George Gershwin, one of our most beloved composers, was born in Woodhaven, Queens. Our knowledgeable guide, Katherine Mooney of Councilmember Elizabeth Crowley’s staff, shared this and other intriguing facts as we Greeters walked around the neighborhood.
Woodhaven, bordering Brooklyn, was originally populated by German immigrants. Once known as Woodville, it changed its name in 1853 since a town upstate was also called Woodville and the mail kept getting mixed up.
Katherine showed us what used to be Dexter Park, once an impressive baseball field where greats like Casey Stengel, Jackie Robinson and Joe Di Maggio played. We then came upon a plaque dedicated to Fred Christ Trump (Donald’s dad) at the spot where he started a grocery store, one of his first real estate ventures! This commercial part of town had its own rhythm – the beat-beat-beat of the overhead el train was a constant, percussive presence.
From there we walked to the residential area, a small and sleepy village with closer-than-close townhouses and beautiful back yards. At the end of one street was an unlikely establishment: Neir’s Tavern. The oldest bar in the country, it opened its doors in 1829 and survived prohibition. Inside, on the original tin walls was a poster of a famous local girl-turned celebrity, Mae West.
There is unexpected history in the area. The post office has a dramatic WPA mural (Works Progress Administration) painted by Ben Shahn in 1941. The next neighborhood over, Richmond Hill, has the house where author Betty Smith wrote A Tree Grows in Brooklyn.

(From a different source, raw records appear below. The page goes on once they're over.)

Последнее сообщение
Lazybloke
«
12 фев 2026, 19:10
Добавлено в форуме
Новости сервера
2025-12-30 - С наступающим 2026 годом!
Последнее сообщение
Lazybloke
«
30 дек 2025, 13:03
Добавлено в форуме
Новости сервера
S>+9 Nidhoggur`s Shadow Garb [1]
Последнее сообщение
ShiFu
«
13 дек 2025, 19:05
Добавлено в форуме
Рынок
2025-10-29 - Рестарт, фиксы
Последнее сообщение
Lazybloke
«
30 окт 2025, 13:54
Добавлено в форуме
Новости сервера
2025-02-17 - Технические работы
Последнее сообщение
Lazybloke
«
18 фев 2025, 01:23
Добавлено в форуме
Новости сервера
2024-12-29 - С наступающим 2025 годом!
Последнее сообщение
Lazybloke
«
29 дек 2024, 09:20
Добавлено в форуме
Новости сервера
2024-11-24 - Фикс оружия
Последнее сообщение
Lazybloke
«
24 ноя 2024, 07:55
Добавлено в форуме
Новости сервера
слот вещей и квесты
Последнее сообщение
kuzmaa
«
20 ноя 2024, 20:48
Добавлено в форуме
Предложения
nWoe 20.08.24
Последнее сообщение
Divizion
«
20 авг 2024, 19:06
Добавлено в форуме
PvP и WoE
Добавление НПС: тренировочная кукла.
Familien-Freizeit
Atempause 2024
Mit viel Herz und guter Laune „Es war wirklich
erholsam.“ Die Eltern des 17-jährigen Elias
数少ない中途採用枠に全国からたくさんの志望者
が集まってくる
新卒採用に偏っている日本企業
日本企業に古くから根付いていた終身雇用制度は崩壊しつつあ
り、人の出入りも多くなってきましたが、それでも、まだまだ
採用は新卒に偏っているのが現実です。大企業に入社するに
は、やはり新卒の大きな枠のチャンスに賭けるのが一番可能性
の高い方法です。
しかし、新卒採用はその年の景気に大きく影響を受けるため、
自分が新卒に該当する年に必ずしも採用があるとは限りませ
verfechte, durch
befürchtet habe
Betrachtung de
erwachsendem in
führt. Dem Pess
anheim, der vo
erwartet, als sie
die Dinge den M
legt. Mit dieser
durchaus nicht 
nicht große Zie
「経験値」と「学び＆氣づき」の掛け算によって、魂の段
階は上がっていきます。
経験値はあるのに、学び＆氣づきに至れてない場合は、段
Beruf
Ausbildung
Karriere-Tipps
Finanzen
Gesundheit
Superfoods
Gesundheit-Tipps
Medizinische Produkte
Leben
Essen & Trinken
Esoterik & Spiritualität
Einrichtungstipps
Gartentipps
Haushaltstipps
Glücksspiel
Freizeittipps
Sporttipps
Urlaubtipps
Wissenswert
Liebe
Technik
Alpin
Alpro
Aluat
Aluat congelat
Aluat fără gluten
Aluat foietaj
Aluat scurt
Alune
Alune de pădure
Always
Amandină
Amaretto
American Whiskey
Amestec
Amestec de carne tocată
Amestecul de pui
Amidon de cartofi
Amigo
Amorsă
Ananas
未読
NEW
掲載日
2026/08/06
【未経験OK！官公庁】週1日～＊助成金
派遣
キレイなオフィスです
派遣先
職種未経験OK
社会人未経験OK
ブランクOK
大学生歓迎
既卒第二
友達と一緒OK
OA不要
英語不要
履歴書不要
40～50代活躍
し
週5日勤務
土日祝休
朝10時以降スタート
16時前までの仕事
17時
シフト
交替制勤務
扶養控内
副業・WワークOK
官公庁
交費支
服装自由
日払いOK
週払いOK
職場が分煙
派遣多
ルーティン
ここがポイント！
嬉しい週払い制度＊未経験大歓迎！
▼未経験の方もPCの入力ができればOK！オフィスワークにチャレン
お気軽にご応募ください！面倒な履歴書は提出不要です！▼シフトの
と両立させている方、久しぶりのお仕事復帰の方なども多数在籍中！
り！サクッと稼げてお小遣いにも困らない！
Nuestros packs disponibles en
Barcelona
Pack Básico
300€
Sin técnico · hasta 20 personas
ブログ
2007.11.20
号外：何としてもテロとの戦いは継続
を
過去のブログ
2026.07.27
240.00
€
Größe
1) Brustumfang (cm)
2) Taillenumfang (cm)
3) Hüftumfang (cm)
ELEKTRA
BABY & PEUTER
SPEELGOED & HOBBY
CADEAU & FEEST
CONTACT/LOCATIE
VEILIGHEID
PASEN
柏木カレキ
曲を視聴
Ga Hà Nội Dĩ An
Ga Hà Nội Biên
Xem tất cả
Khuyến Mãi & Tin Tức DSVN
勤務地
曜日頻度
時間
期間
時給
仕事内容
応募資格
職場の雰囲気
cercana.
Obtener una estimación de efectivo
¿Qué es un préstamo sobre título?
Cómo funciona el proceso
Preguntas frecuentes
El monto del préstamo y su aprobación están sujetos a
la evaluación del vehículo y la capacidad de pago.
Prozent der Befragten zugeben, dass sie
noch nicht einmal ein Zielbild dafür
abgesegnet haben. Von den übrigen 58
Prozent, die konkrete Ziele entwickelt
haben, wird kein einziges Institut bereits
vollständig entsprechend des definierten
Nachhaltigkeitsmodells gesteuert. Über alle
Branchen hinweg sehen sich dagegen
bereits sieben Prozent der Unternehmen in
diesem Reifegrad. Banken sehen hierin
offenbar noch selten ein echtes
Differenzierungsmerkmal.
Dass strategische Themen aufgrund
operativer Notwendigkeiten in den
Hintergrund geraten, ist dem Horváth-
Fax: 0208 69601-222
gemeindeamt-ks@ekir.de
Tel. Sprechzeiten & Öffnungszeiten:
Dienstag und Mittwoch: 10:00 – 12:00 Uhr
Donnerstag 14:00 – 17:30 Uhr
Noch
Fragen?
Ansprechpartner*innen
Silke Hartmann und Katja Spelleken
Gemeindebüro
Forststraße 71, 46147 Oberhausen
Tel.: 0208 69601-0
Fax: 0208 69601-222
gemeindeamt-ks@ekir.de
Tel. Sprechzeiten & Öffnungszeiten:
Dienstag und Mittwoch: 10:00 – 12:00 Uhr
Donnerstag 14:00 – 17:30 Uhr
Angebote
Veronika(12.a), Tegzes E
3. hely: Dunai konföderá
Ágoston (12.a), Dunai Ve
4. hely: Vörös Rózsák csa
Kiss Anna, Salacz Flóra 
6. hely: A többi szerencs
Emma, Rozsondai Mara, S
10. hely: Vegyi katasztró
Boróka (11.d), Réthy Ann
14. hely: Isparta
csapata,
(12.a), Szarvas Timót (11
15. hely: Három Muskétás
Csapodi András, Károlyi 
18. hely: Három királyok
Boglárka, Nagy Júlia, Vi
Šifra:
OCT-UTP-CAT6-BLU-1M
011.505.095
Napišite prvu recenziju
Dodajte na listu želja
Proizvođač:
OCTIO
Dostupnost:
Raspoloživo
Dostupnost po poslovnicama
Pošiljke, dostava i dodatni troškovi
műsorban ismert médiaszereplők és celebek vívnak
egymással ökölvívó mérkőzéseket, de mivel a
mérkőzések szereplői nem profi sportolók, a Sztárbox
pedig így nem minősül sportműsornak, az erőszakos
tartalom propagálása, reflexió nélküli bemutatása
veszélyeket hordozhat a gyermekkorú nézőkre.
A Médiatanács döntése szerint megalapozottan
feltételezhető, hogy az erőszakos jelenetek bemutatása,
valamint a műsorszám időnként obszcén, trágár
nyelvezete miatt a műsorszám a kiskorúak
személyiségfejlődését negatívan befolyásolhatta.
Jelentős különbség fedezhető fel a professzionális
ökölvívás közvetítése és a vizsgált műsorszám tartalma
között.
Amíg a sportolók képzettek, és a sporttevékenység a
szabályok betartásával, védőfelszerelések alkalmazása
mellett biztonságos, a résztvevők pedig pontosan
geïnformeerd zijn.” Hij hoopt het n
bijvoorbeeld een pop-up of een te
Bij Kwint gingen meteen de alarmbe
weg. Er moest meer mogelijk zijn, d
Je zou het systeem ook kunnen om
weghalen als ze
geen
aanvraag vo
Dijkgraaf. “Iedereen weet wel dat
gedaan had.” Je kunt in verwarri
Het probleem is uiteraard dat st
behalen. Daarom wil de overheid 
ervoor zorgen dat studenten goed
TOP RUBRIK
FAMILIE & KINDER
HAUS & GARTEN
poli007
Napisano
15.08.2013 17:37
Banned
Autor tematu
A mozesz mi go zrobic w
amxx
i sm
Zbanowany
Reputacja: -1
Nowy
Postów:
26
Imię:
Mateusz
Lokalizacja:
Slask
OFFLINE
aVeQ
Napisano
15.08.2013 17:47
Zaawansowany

Our final stop was Forest Park, one of New York City’s natural treasures, since 1898. The Park has 583 acres of which 165 acres are trees. And oh, what trees they are: massive oak trees at the entrance, each one planted in honor of a fallen World War I soldier. There is an entirely different rhythm here: a sense of poignancy and serenity.
Within the park are amazing recreational facilities: a golf course, tennis courts, playgrounds, hiking trails, biking paths, a band shell, a landmarked carousel, even a bridal path. If George Gershwin were alive today, he’d want us to know that Forest Park “S’Wonderful!”